IMF Executive Board Completes Seventh and Eighth Reviews under Malawi’s ECF Arrangement and Approves US$ 76.8 Million Disbursement.
The Executive Board of the International Monetary Fund (IMF) today completed the seventh and eighth reviews of Malawi’s economic performance under the program supported by an Extended Credit Facility (ECF) arrangement1. The Board’s decision enables the immediate disbursement of the equivalent of SDR 54.22 million (about US$ 76.8 million), bringing total disbursements under the arrangement to the equivalent of SDR 119.3 million (about US$ 169.1 million).
In completing the reviews, the Board also approved the authorities’ request for an extension of the current ECF arrangement to end December 20162 and an augmentation of access by the equivalent of SDR 34.7 million (about US$ 49.2 million or 25 percent of quota). The requested extension would give the authorities more time to achieve the original objectives of the program while the additional financing will help to strengthen the country’s response to the El Niño induced drought which has caused a humanitarian crisis. The Board also approved the authorities’ request for waivers of non-observance of performance criteria related to net domestic borrowing by the government and net international reserves.
The three-year ECF arrangement for Malawi in the total amount of SDR 104.1 million (about US$ 144.4 million) was approved on July 23, 2012 (see Press Release No. 12/273).
At the conclusion of the Executive Board’s discussion, Mr. Min Zhu, Acting Chair and Deputy Managing Director, issued the following statement:
“The authorities have strengthened macroeconomic policies and stepped up the implementation of structural reforms over the last year to bring the program back on track. Nevertheless, Malawi’s macroeconomic situation remains difficult, reflecting weather-related shocks and past policy slippages, which contributed to persistently high inflation. Real GDP growth declined sharply due to floods and drought in 2015 and is expected to drop further this year owing to the region-wide El Niño-induced drought. A poor maize harvest for a second consecutive year has placed half of the population at risk of food insecurity. Short-term risks that could arise from adverse weather conditions, lower global demand for Malawi’s exports, and policy slippages continue to weigh on the outlook.

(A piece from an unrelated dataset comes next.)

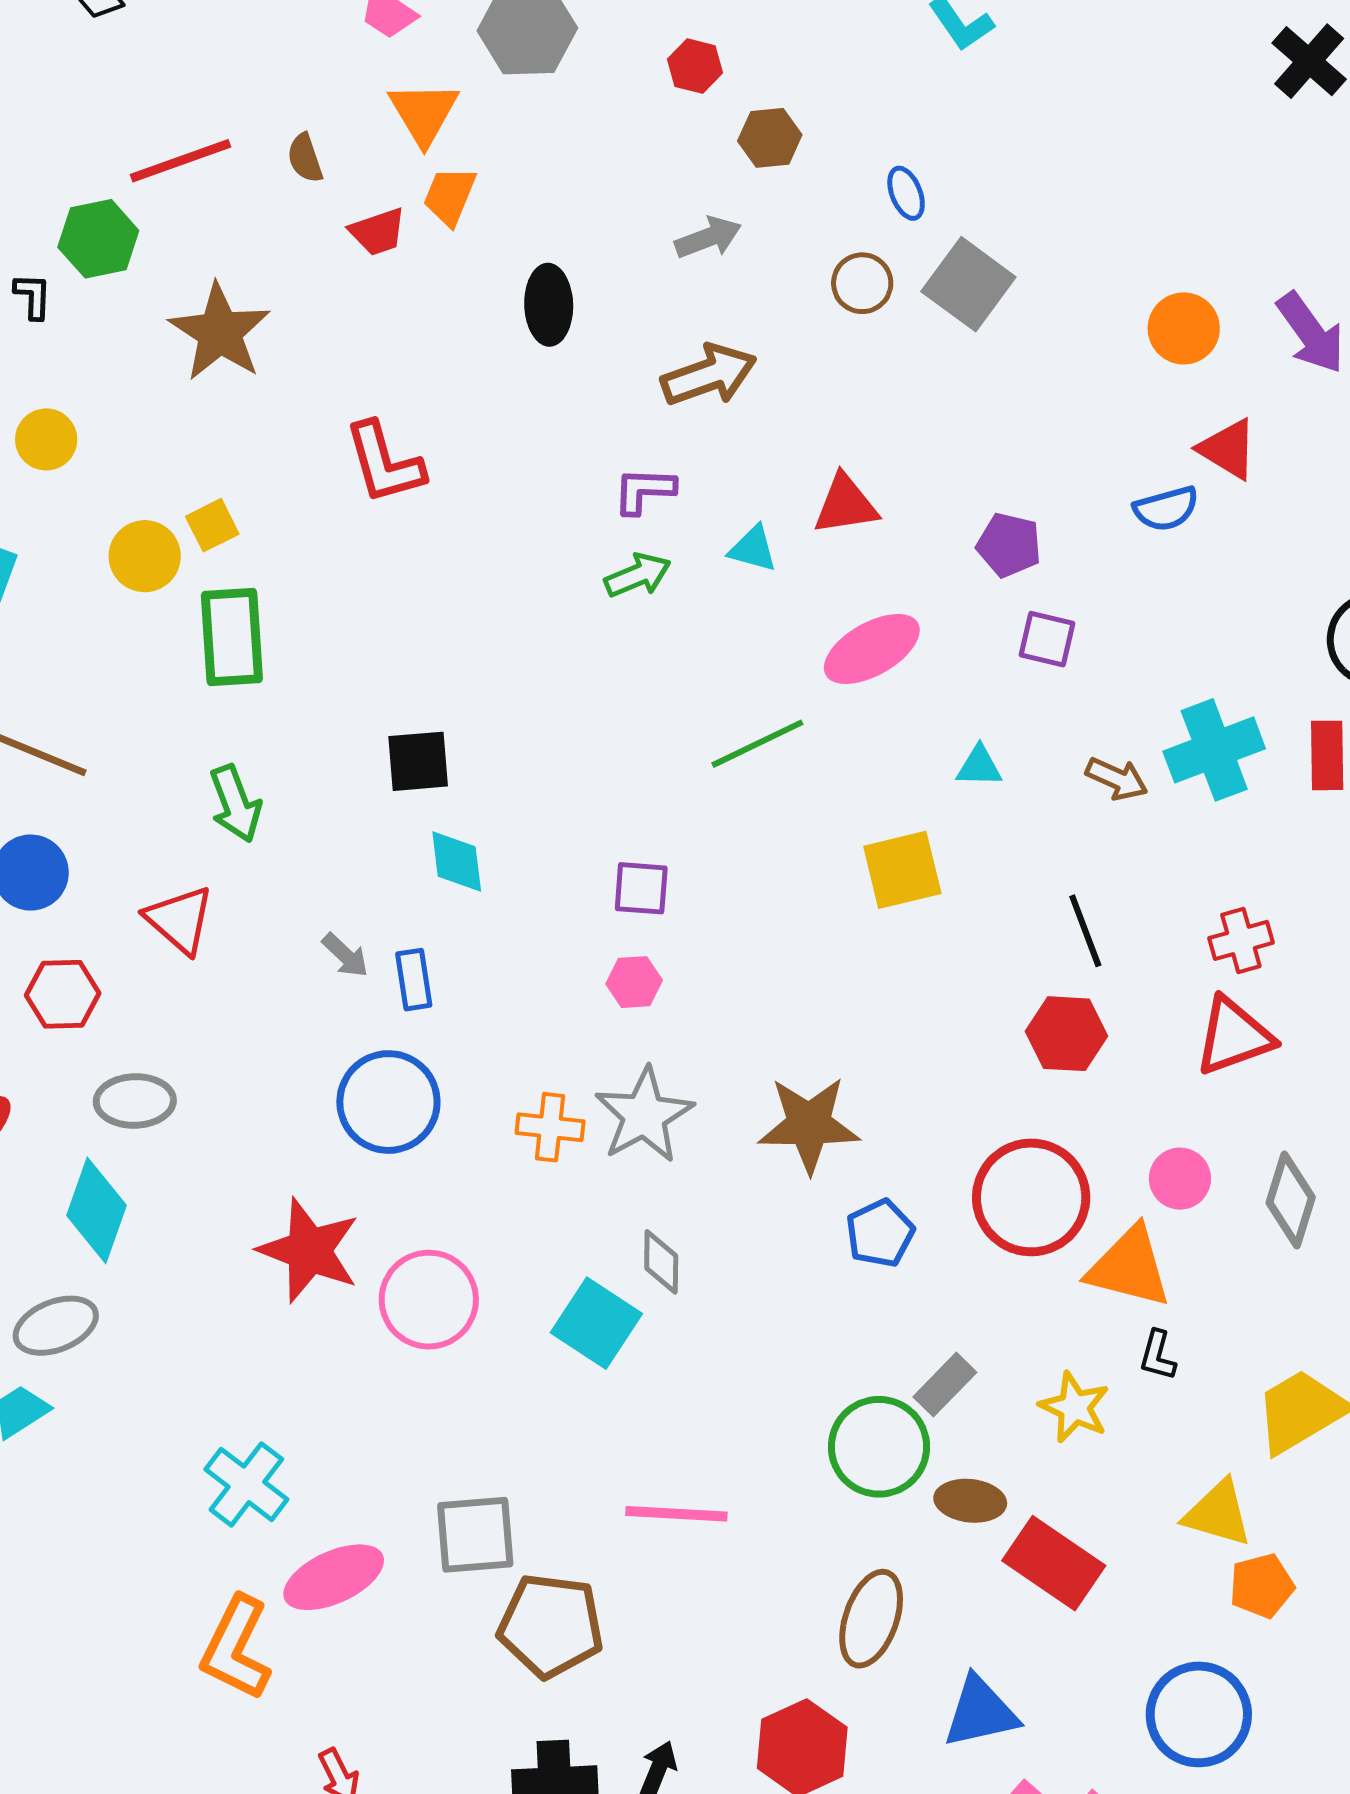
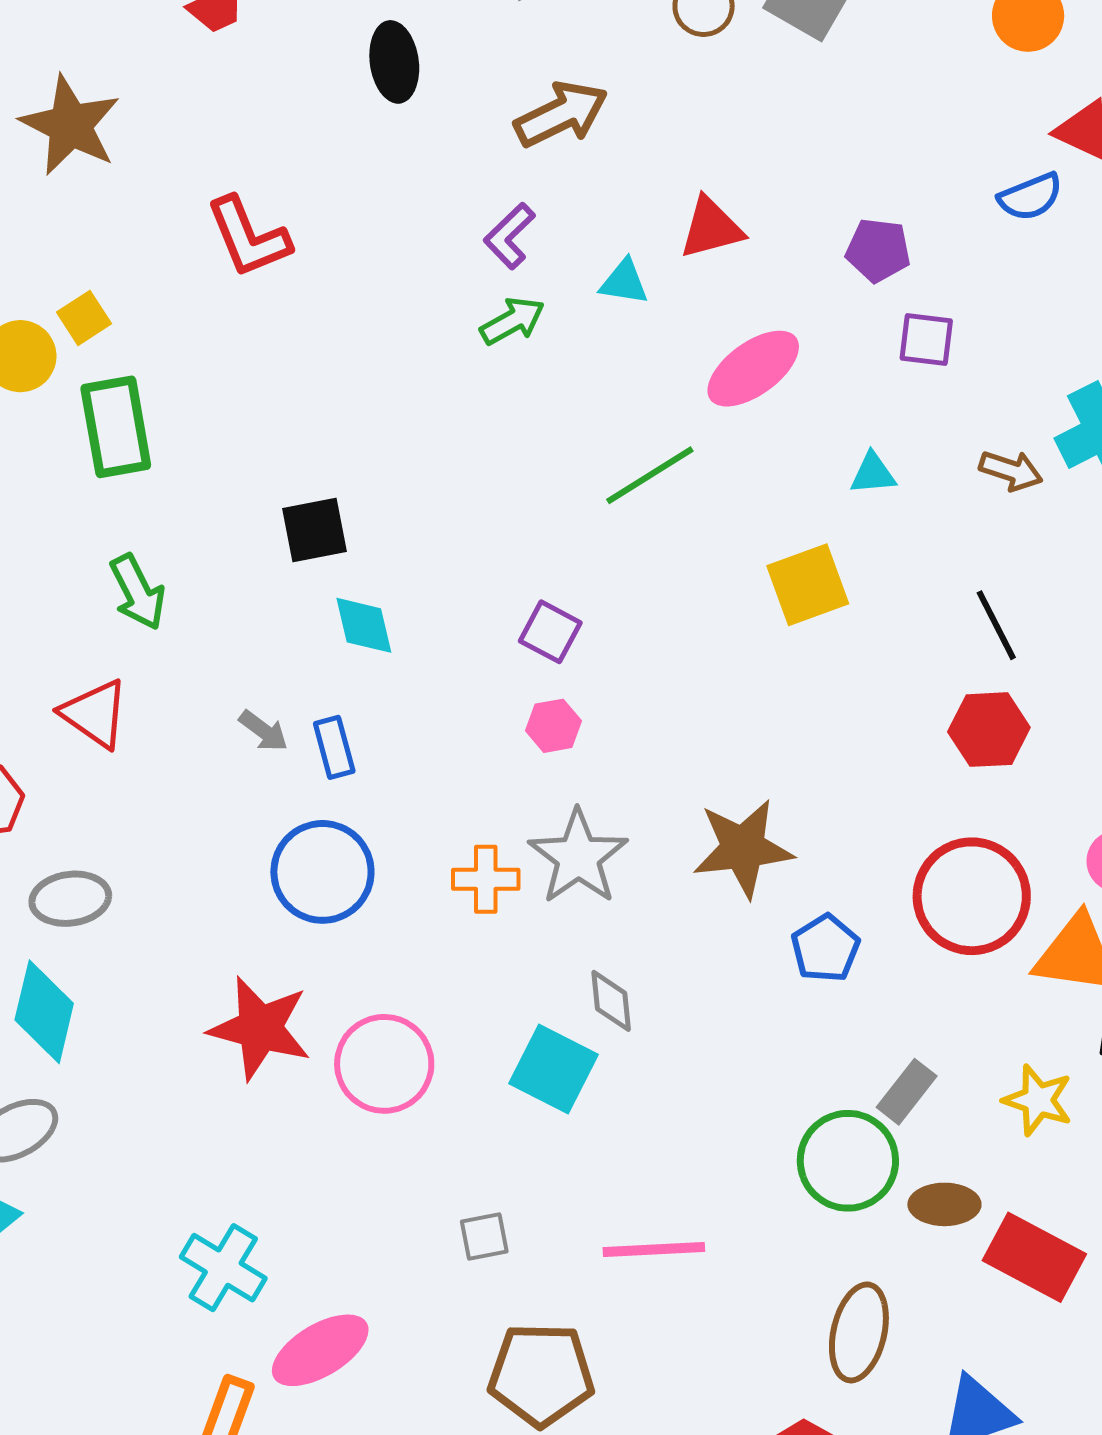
purple L-shape: (644, 490) -> (509, 236), turned -40
purple square: (641, 888) -> (550, 632), turned 30
gray square: (475, 1535) -> (484, 1236), moved, size x0.6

“The near-term policy mix should center on reducing inflation by combining tight monetary and fiscal policies. To this end, expenditures will have to be limited to available resources and monetary policy should aim at maintaining positive short-term real money market interest rates.
“Accelerating the implementation of public financial management reforms is indispensable to building trust and confidence in the budget process and ensuring control over fiscal operations. Strong commitment controls, routine bank reconciliations, and regular fiscal reporting remain critical to preventing potential misappropriation of public funds and reviving donor re-engagement.
“The pursuit of prudent fiscal policy is critical to safeguarding medium-term fiscal and debt sustainability. Improved revenue mobilization and expenditure efficiency will reduce aid dependency and create fiscal space for social spending in pursuit of Malawi’s sustainable development goals.
“Important steps have been taken over the last two years to safeguard and strengthen financial sector stability. Given recent weather-related shocks and the prevalence of credit concentration risks, the authorities are encouraged to consider additional measures, including higher capital requirements, improved credit assessments, higher provisioning, and bank mergers to mitigate risks.”
1 The ECF is a lending arrangement that provides sustained program engagement over the medium to long term in case of protracted balance of payments problems.
2 A short extension of the arrangement from May 22, 2016 to June 30, 2016 was approved by the Board on May 13, 2016 to give to the authorities time to implement two prior actions for completing the seventh and eighth reviews. See Press Release No. 16/222.